Пожалуй, удивляться речам Дюпена не стоило: неустанное стремление к знаниям сделало его специалистом во множестве эзотерических наук, включая, по-видимому, и орнитомантию. В продолжение своей необычайной повести я рассказал ему все, что знал об Эндрю и Иеремии Мэтьюзах, об их путешествиях в Перу и об экспедиционном дневнике, таинственно исчезнувшем в ночь убийства отца Кина.
– Расскажите о его гибели подробнее. При каких обстоятельствах он был убит?
– Его обнаружили мертвым на полу, в библиотеке, с антикатолической листовкой, пришпиленной к сутане. Я был вызван в библиотеку его другом, отцом Ноланом, коему отец Кин оставил для меня сообщение. По словам Нолана, накануне вечером Кин вернулся из деловой отлучки сильно испуганным. Нолан полагает его убийство делом рук нативистов, но настоятель Церкви Святого Августина, отец Мориарти, пытается помешать распространению подобных слухов.
Дюпен удивленно поднял брови.
– Итак, дневник и диорама пропали в ту же ночь, когда ваш друг был убит. Согласен, вряд ли это простое совпадение.
С этим мой друг умолк и погрузился в размышления. Пока мы шли, он внимательно озирал окрестности, наконечник его трости, увенчанной серебряным набалдашником в виде головы кобры, мерно постукивал по мягкой земле.
– Расскажите подробнее о дневнике, – наконец сказал он.
– Сказать откровенно, о нем я мало что могу вам поведать, так как не рассматривал его внимательно, а отдал отцу Кину – ведь он разбирался в птицах гораздо лучше моего.
– Рассказывайте все, что сможете вспомнить, – велел Дюпен. – Чем больше фактов и предположений, тем лучше.
– Мисс Лоддиджс получила посылку, отправленную Иеремией Мэтьюзом из Панамы.
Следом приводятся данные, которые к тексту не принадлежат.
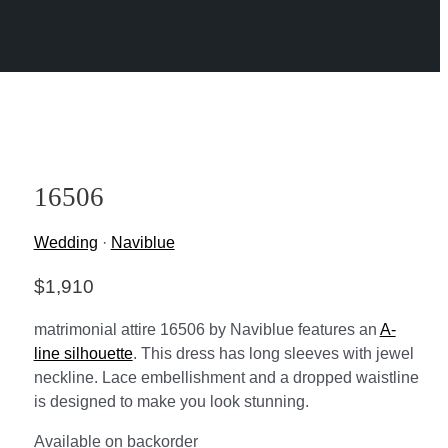
16506
Wedding
·
Naviblue
$
1,910
matrimonial attire 16506 by Naviblue features an
A-
line silhouette
. This dress has long sleeves with jewel
neckline. Lace embellishment and a dropped waistline
is designed to make you look stunning.
Available on backorder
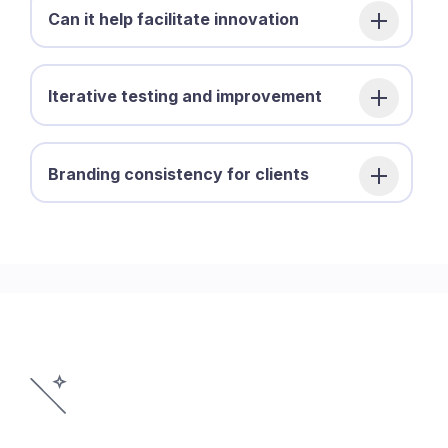
Can it help facilitate innovation
Iterative testing and improvement
Branding consistency for clients
©2026 Pegasus Product Design, LLC.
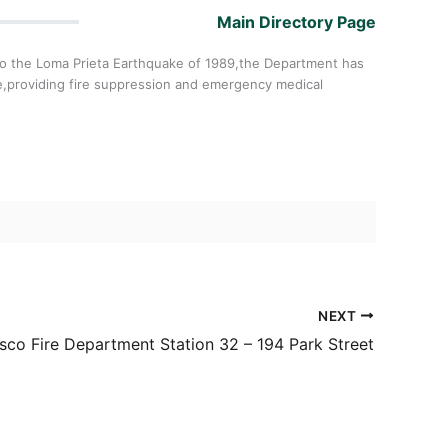
Main Directory Page
6 to the Loma Prieta Earthquake of 1989,the Department has
e,providing fire suppression and emergency medical
NEXT
sco Fire Department Station 32 – 194 Park Street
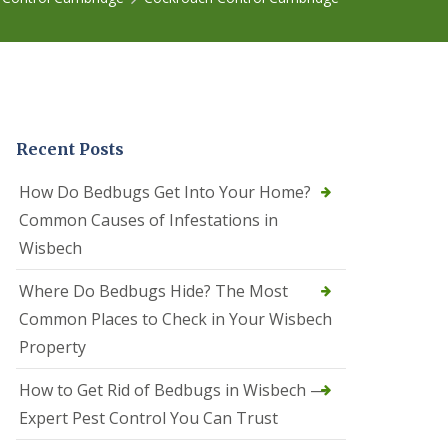
r
e
l
C
o
n
t
r
Recent Posts
o
l
C
How Do Bedbugs Get Into Your Home?
a
Common Causes of Infestations in
m
b
Wisbech
o
u
Where Do Bedbugs Hide? The Most
r
n
Common Places to Check in Your Wisbech
e
Property
S
q
How to Get Rid of Bedbugs in Wisbech —
u
i
Expert Pest Control You Can Trust
r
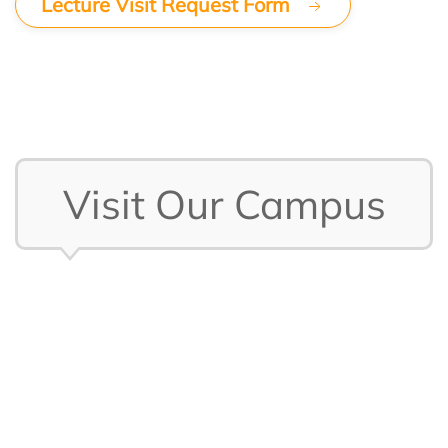
Lecture Visit Request Form
Visit Our Campus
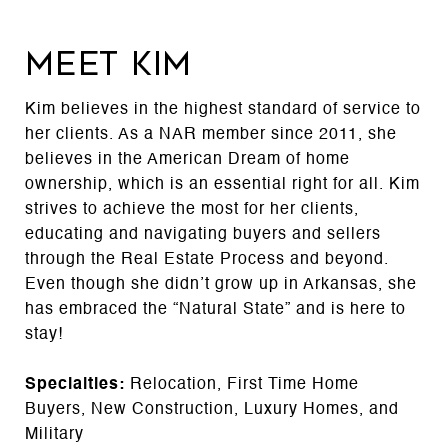
MEET KIM
Kim believes in the highest standard of service to
her clients. As a NAR member since 2011, she
believes in the American Dream of home
ownership, which is an essential right for all. Kim
strives to achieve the most for her clients,
educating and navigating buyers and sellers
through the Real Estate Process and beyond.
Even though she didn’t grow up in Arkansas, she
has embraced the “Natural State” and is here to
stay!
Specialties:
Relocation, First Time Home
Buyers, New Construction, Luxury Homes, and
Military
В посылке оказался его дневник, который дорог мисс Лоддиджс как память, и записка. Вскоре после получения дневника мисс Лоддиджс узнала, что Иеремия Мэтьюз погиб – утонул здесь, в Филадельфии. Как вы, должно быть, догадались, она любила его, а он – ее.
Дюпен кивнул.
– Вы говорите, к дневнику была приложена записка?
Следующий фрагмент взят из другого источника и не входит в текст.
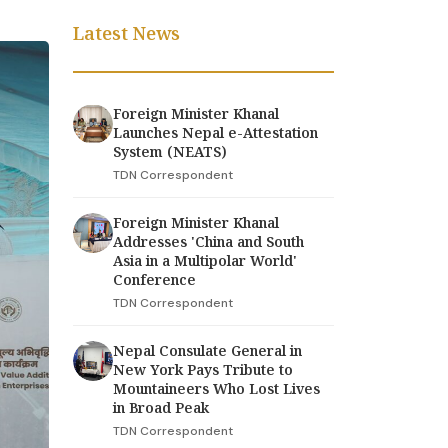
Latest News
Foreign Minister Khanal
Launches Nepal e-Attestation
System (NEATS)
TDN Correspondent
Foreign Minister Khanal
Addresses 'China and South
Asia in a Multipolar World'
Conference
TDN Correspondent
Nepal Consulate General in
New York Pays Tribute to
Mountaineers Who Lost Lives
in Broad Peak
TDN Correspondent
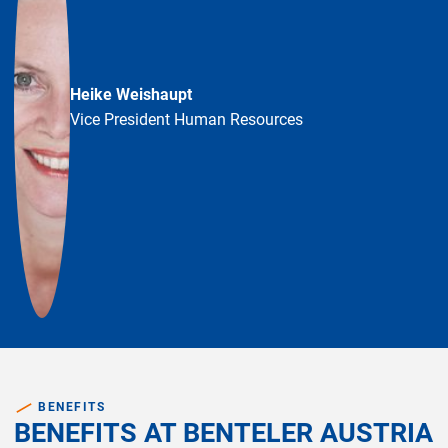
Heike Weishaupt
Vice President Human Resources
BENEFITS
BENEFITS AT BENTELER AUSTRIA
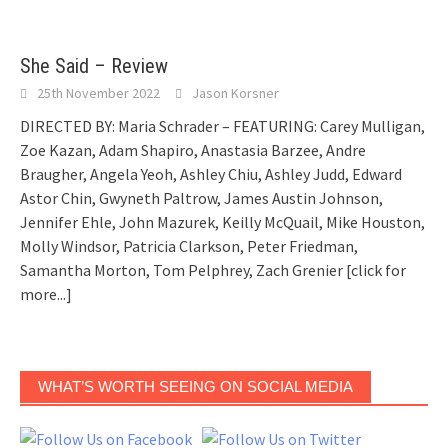
She Said – Review
25th November 2022
Jason Korsner
DIRECTED BY: Maria Schrader – FEATURING: Carey Mulligan,
Zoe Kazan, Adam Shapiro, Anastasia Barzee, Andre
Braugher, Angela Yeoh, Ashley Chiu, Ashley Judd, Edward
Astor Chin, Gwyneth Paltrow, James Austin Johnson,
Jennifer Ehle, John Mazurek, Keilly McQuail, Mike Houston,
Molly Windsor, Patricia Clarkson, Peter Friedman,
Samantha Morton, Tom Pelphrey, Zach Grenier
[click for
more...]
WHAT’S WORTH SEEING ON SOCIAL MEDIA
– Да. В ней юный мистер Мэтьюз просил сохранить дневник до его приезда. И сообщал, что экспедиция завершилась успехом, но в выражениях был осторожен и полагал, будто на обратном пути ему следует ожидать беды. Последняя запись в его дневнике, датированная третьим октября прошлого года, странно загадочна: «Они ищут Сокровище. Все здесь, внутри».
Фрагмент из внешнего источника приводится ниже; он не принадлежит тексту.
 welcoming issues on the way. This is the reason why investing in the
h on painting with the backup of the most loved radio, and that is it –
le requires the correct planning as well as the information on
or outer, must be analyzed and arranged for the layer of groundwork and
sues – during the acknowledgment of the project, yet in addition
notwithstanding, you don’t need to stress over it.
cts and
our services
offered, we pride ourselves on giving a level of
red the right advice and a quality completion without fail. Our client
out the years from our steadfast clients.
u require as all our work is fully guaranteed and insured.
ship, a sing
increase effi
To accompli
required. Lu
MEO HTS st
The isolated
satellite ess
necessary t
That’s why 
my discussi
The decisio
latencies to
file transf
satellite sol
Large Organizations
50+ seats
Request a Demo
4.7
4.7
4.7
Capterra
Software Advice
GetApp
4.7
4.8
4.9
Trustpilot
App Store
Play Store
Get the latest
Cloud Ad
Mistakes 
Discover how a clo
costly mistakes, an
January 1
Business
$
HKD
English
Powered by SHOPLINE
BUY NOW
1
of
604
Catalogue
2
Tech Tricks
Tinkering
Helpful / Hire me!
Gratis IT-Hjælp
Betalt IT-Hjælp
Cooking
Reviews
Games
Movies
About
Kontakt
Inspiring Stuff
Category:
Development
– В самом деле, загадочно.
– Тут необходимо добавить: когда мисс Лоддиджс, уже после гибели Иеремии, увидела его во сне, он спрашивал, где сокровище. В связи с этим она вспоминала разговор отца с Эндрю Мэтьюзом о каких-то древних перуанских кладах, однако полагает, что в их существование ни тот ни другой не верили. Загадочная запись в дневнике прибавила ей уверенности, будто и отец, и сын убиты – возможно, преступниками, ищущими сокровища.
Дюпен задумчиво хмыкнул.
– Искатели сокровищ и расхитители гробниц, – проговорил он. – Проклятие исследователей древних эпох. Да, полагая, что Мэтьюзы знают путь к разыскиваемым им сокровищам, подобного рода субъект вполне мог пойти на убийство. Возможно, негодяй с сообщниками, каковые у него наверняка имеются, убеждены, что в дневнике содержится ключ к отысканию клада.